Ordinarily, Master Plummer would have met this suggestion with a decided refusal; but, being surrounded as he was by so much luxury, it seemed necessary he should do something in the way of celebrating.

It was not a very careful toilet which Plums made on this night, for he was in too great a hurry to get between the lavender-scented sheets to admit of spending much time on such needless work as washing his hands and face; but he was more cleanly, and perhaps felt in a better condition to enjoy the unusual luxury.

"Say, Joe, it's a mighty big pity we've got to go to sleep."

"Why?"

"'Cause we ought'er keep awake jest to know how much swellin' we're doin'. I stopped at a Chatham Street lodgin'-house one night, when I was feelin' kind of rich, an' thought the bed there was great; but it wasn't a marker 'longside of this one. I shouldn't wonder if there were feathers in it."

Joe was quite as well pleased with the surroundings as was his companion; but he said less on the subject because his mind was fully occupied with thoughts of the princess,—sad thoughts they were, for he was beginning to believe he had been wickedly selfish in taking her away from the place where her parents might have been found, simply to save himself from arrest.

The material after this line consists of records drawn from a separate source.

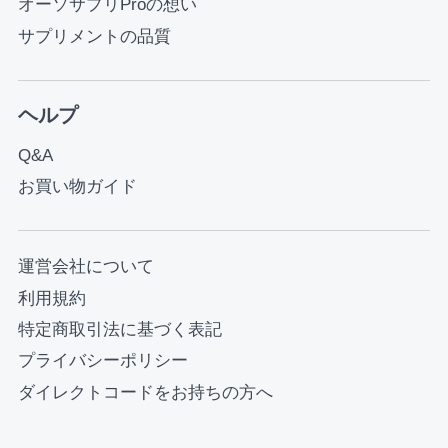
オーソサプリProの想い
サプリメントの品質
ヘルプ
Q&A
お買い物ガイド
運営会社について
利用規約
特定商取引法に基づく表記
プライバシーポリシー
ダイレクトコードをお持ちの方へ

He fell asleep, however, quite as soon as did the boy on whose conscience there was no burden, and neither of the fugitives were conscious of anything more until aroused by a gentle tapping on the chamber door, to hear aunt Dorcas say:

"It's five o'clock, children, and time all honest people were out of bed."

"We're gettin' up now," Joe cried, and he was on his feet in an instant; but Master Plummer lazily turned himself in the rest-inviting bed, as he muttered:

"I don't see how it makes a feller honest to get up in the night when he's out in the country where he hasn't got to go for the mornin' papers, an' I guess I'll stay here a spell longer."